Health care reform top issue of today
After the passage of the H.R. 3962—Affordable Health Care for America Act—in the House of Representatives on Nov. 7, Obamacare rolled its way into the Senate for debate on Nov. 30, where if passed, the bill will be on its way to becoming U.S. law.
This year alone, sources estimate Congress has sifted through, revised and amended over 100 bills of health care literature—ranging well over 200 pages. The proposals, however, in bill 3962 support ideas such as free preventative services—flu shots, diabetes tests and mammograms—a government-operated and regulated system, and an insurance exchange—“a market place where individuals and small businesses will be able to shop for health insurance at competitive prices,” reported President Obama in an address to Congress.
Obama’s website—www.whitehouse.gov—informs the public that the new health care plan is meant to provide more “stability and security” for all Americans, whether they currently have insurance or not. Obamacare focuses on securing the safety of health care recipients by immediately addressing medical malpractice reform so that doctors put their patients first, rather than practicing defensive medicine, and making it illegal for insurance companies to drop coverage when people need it most.

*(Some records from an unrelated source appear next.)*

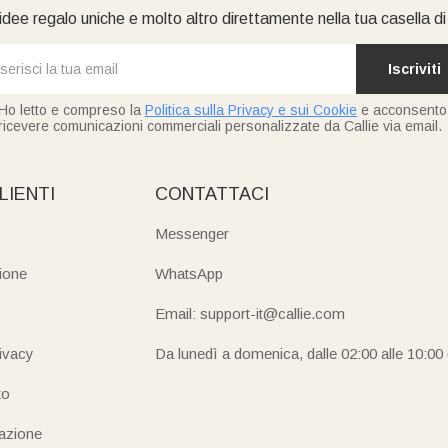
idee regalo uniche e molto altro direttamente nella tua casella d
Iscriviti
Ho letto e compreso la
Politica sulla Privacy e sui Cookie
e acconsento
ricevere comunicazioni commerciali personalizzate da Callie via email.
LIENTI
CONTATTACI
Messenger
ione
WhatsApp
Email: support-it@callie.com
rivacy
Da lunedì a domenica, dalle 02:00 alle 10:00
to
iazione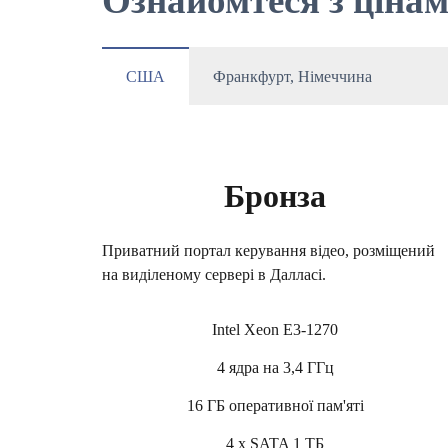
Ознайомтеся з цінам
США
Франкфурт, Німеччина
Бронза
Приватний портал керування відео, розміщений
на виділеному сервері в Далласі.
Intel Xeon E3-1270
4 ядра на 3,4 ГГц
16 ГБ оперативної пам'яті
4 x SATA 1 ТБ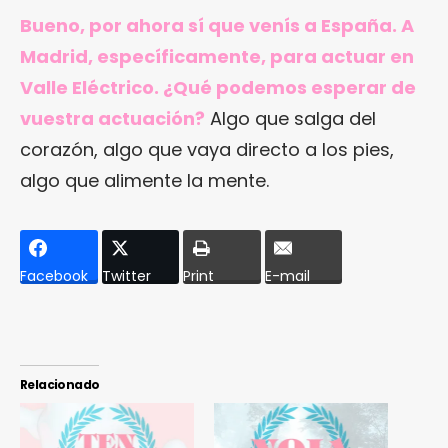
Bueno, por ahora sí que venís a España. A
Madrid, específicamente, para actuar en
Valle Eléctrico. ¿Qué podemos esperar de
vuestra actuación?
Algo que salga del
corazón, algo que vaya directo a los pies,
algo que alimente la mente.
Facebook
Twitter
Print
E-mail
Relacionado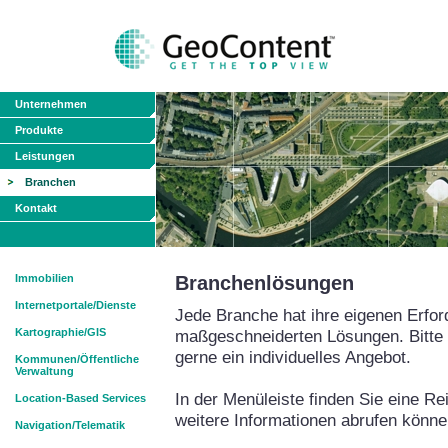
Unternehmen
Produkte
Leistungen
Branchen
Kontakt
Immobilien
Branchenlösungen
Internetportale/Dienste
Jede Branche hat ihre eigenen Erfor
Kartographie/GIS
maßgeschneiderten Lösungen. Bitte s
gerne ein individuelles Angebot.
Kommunen/Öffentliche
Verwaltung
In der Menüleiste finden Sie eine R
Location-Based Services
weitere Informationen abrufen könne
Navigation/Telematik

“Under my plan,” said Obama, “individuals will be required to carry basic health insurance—just as most states require people to carry auto insurance.” Likewise, all businesses will be mandated to offer or chip in to help with their employees’ health care services.
A recent poll on ABC news recorded that Americans are virtually split down the middle on the matter, with 48 percent for the bill in Congress and 49 against it. When ABC asked the public if they liked the idea of universal health care, 62 percent voted for the cause. However, when the pollers clarified some of the points about universal health care—like a limited choice of doctors or waiting lists for non-emergency treatments—support went to over 60 percent against and 30 percent for the plan. Fifty nine percent of the polled expressed a fear of future affordability of health insurance if it pursues this course.
One may ask why such apprehension is expressed toward such a seemingly attractive plan. With the United States currently spending more than any other country on health care—twice as high as the spending rates in Canada and the U.K.—one could argue that, though expensive, Americans receive quick, efficient treatment. Many think that consideration should also be given to the fact that significant increases in demands for health care treatment, once made more available through universal health care, might be met with a fixed supply in doctors and hospitals, overwhelming their services.
Additionally, the Heritage Foundation has reported that to cover those without insurance, Obamacare will increase those on welfare by 20 percent through Medicare and Medicaid programs. Others feel that the universal coverage is an idealistic and worthy cause but shouldn’t be implemented at the expense of others. Raising taxes hurts middle class families, who can generally never receive any of the benefits for which they’re taxed.
America is at a cross roads between traditional and progressive government; its people are split. Some cry “socialism,” while others cry for “equality and consistency.” The truth is somewhere in the middle. Fate lies in the hands of the Senate’s decision, and with the debate already in motion, America lies in wait.